I feel like it’s the night before Thanksgiving, but it’s actually a night short of Wednesday. Given I’ll be already in the pre-glow and smells of the holiday tomorrow night at ‘home’ that means tonight my biggest preparations are being made. Laundry’s done, and a few other things I need to pick off my list are mostly done, except for packing. This year has been perpetual un/packing which I very grateful for. It’s usually just switching stuff from one bag to another with a set of fresh clothes being the only addition.
I’m going through a very difficult transition right now and I’ve not been feeling well over the past week as many know. Despite the HUGE highlight of my party this past weekend I’m tired not only physically, but mentally. I’m horribly frustrated about seemingly everything. I get mad at every little thing. The only place I hold it in is at work which I’m guessing is really unhealthy and unhealthy is what I am. The first step of making change is recognition, and well I’m on my way.
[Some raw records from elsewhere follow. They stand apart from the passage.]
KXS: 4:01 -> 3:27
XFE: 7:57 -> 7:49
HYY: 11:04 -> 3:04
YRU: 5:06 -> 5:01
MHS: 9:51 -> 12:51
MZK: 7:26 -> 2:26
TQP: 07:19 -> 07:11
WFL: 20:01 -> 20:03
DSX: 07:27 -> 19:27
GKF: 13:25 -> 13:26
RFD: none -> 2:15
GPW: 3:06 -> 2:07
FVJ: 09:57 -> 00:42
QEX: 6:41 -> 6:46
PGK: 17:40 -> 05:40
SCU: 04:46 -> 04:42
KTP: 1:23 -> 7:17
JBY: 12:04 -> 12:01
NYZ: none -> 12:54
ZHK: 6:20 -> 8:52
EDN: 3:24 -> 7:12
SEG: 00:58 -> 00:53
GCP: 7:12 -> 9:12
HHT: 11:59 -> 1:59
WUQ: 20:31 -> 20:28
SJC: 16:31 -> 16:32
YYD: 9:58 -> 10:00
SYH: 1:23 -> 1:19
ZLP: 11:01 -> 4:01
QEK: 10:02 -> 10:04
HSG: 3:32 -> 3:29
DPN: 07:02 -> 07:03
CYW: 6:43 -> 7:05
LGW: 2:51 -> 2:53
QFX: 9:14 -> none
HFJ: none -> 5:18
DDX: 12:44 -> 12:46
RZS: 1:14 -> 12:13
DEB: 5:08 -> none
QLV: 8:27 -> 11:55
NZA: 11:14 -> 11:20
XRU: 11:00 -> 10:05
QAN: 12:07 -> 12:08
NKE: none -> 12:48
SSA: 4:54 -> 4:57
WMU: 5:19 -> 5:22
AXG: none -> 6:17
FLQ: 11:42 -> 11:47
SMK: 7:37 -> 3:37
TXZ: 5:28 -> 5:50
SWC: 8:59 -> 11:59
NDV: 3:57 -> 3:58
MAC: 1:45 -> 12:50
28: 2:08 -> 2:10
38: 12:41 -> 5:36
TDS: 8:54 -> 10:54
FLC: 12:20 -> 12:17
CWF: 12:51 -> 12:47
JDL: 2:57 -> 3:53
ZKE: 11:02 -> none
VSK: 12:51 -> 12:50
The stories, experiences, worries, changes, and everything else that I’ve been sloshing through over the past month/year is just waiting to burst on so many levels, but time is one thing that is firm, constant, and is not the battle, but the war I/we all fight from birth to death. I want my fair share despite not getting the ‘normal’ frames.
My goal, “if all goes well”, is to put it on my side, to make it my ally, and charge. The first sight is on that dam holding up that lake and to blow it to pieces so it can burst and create a river to run to the ocean of life.
Get your trusty raft/dingy/boat because the rapids are about to go bright white.